今から四百年程昔、石山合戦が、漸(ようや)く終わろうとしていたころ、照台寺の住職に勝秀という人がおりました。勝秀は、長い間の戦いで荒れ果てたであろう本願寺やお上人(しょうにん)様のことが心配で、じっとしていられなく、はるばると京都へのぼったのでした。

 「お上人様、御無事でございましたか。」

 「お、お、勝秀殿、遠いところをようきて下された。はげしい戦じゃったが、お陰様で御本尊様を守ることができました。これも、御仏様のおかげと、御門徒衆のおはたらきのおかげです。ナムアミダ仏、ナムアミダ仏」

 勝秀は、長い戦のつかれでやつれた、お上人様のお姿をいたわしく思いました。

 「勝秀殿、困ったことがありましてのう、このところ本堂に老ねずみが住みつき、夜な夜な、あばれまわり、御経本をかじるは、仏具をこわすは、このままでは御本尊様までもこわしかねないのでのう。

  強そうな猫をかりてきても、だいぶ大きなねずみとみえて、猫がにげだすのじゃ。わるさは日増にひどくなるばかりでのう。」

 「お上人様、そりゃ一大事でございます。戦からやっと守った御本尊を、ねずみにこわされてはたいへんでございます。私の寺では、それはでっかい虎猫を飼っております。かなり年おいておりますが、おそろしいくらい利巧な猫でございます。

 『虎や、今日は寒いのう』と言えば、『ニャーゴ』、『あついのうー』と言えば、『ニャーローン』と、私がつかれたときなど、大きな体をすりよせて、手をなめてくれたり、足をなめてくれたり、人のことばや気もちがわかるのではないかと思うことがあります。お上人様、虎のやつを御本山様のお役にたてて下さい。」

 勝秀は虎猫を連れてくることを約束しました。

 京都からの遠いみちのりを、急いで引きかえし、虎猫をつれると、せかせかと京にのぼっていきました。お上人様のためを思うと、猫連れの長旅も、少しも苦になりませんでした。

 りっぱな虎猫をみて、お上人様はたいそうよろこばれました。

 「勝秀殿、大切な猫をしばらくかりるぞ」

 「虎や、たのむぞッ」

 勝秀は大きな虎猫のあたまをなでてやりました。虎猫は、自分の役目がわかったかのように、勝秀のうでをすりぬけていきました。

 ねこは本堂の天井をじっとにらみ、太い前足をぐいっとかがめた。背中の毛をさか立てて、長いひげをゆらっと動かしたかとおもうと、鼻をひくひくさせながら、天井裏へのそのそと入っていきました。

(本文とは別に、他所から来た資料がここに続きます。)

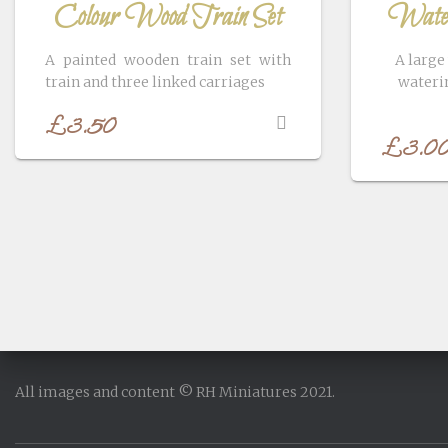
Colour Wood Train Set
Water
A painted wooden train set with
A large
train and three linked carriages
waterin
£
3.50
£
3.0
All images and content © RH Miniatures 2021.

 それから二日二晩、本堂はしずまり返っていました。大ねずみと虎猫が、にらみあっているのでしょうか。それとも、もう大ねずみにくわれてしまったのでしょうか。勝秀は、気が気でありませんでした。

 三日目の夜でした。

 本堂の天井裏で、ものすごい音がつづいた。

 どどー どどー

 どすん ばたーん

 

 チューチュー ジュージュー
大ねずみと猫が、上になり下になり、すさまじい勢いでくらいつきあっているのでしょうか。

 夜明け近くになり、ピタッと物音がやみ、あたりが静まりかえりました。

 お上人様も勝秀も、一睡もしませんでした。

 明るくなるのを待って天井裏に入ってみました。なんと、ねこほどもある白いねずみが、血だらけになって死んでいました。

 虎猫の姿が見えないので、暗がりをすかしてみると、ねずみからすこしはなれたところに、ぐったりと倒れていました。

 「虎っ」

 といって勝秀がだきおこしましたが、体じゅうに傷を負って息も絶え絶えでした。

 「虎や、ようやってくれたなあ」

 というと、

 「ニャー」

 と、ひと声。そのまま息が絶えてしまいました。

 比叡おろしの冷たい風がおとをたてて吹いている寒い朝でした。

 お上人様は、命がけで化けねずみを退治してくれた虎猫がふびんでなりませんでした。

 大切な虎猫をかりたお礼の手紙を書いて、照台寺の勝秀住職に末永く虎猫をとむらって下さいと手渡されました。

 この手書が「虎猫の御書」として照台寺に伝わっております。